◆ **TASK TO CARRY OUT**: The answer is the data below, repeated exactly, with no pictures included.

◆ **EXERCISE DATA**:
——————————

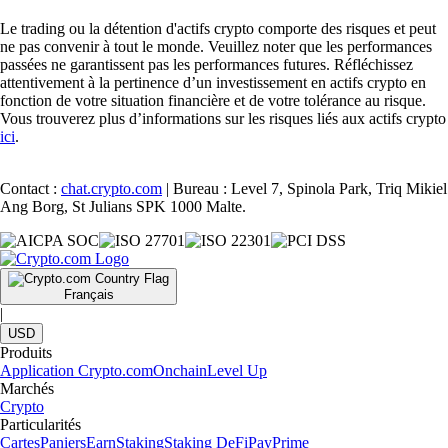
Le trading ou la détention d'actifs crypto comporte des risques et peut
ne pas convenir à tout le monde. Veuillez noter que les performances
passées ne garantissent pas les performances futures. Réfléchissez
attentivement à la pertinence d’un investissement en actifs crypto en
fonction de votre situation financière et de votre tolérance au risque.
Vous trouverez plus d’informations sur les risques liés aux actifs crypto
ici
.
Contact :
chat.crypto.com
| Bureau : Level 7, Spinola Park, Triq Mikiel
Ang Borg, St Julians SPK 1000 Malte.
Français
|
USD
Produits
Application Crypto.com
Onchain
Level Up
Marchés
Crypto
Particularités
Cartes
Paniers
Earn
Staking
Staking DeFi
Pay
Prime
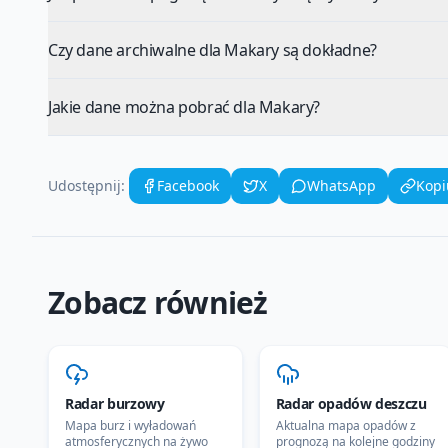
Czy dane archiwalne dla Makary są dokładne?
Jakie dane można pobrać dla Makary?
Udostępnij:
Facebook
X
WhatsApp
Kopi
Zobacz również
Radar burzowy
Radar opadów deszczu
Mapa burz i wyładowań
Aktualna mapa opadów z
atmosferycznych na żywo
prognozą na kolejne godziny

——————————

◆ **ANSWER TO THIS EXERCISE**:
Le trading ou la détention d'actifs crypto comporte des risques et peut
ne pas convenir à tout le monde. Veuillez noter que les performances
passées ne garantissent pas les performances futures. Réfléchissez
attentivement à la pertinence d’un investissement en actifs crypto en
fonction de votre situation financière et de votre tolérance au risque.
Vous trouverez plus d’informations sur les risques liés aux actifs crypto
ici
.
Contact :
chat.crypto.com
| Bureau : Level 7, Spinola Park, Triq Mikiel
Ang Borg, St Julians SPK 1000 Malte.
Français
|
USD
Produits
Application Crypto.com
Onchain
Level Up
Marchés
Crypto
Particularités
Cartes
Paniers
Earn
Staking
Staking DeFi
Pay
Prime
Czy dane archiwalne dla Makary są dokładne?
Jakie dane można pobrać dla Makary?
Udostępnij:
Facebook
X
WhatsApp
Kopi
Zobacz również
Radar burzowy
Radar opadów deszczu
Mapa burz i wyładowań
Aktualna mapa opadów z
atmosferycznych na żywo
prognozą na kolejne godziny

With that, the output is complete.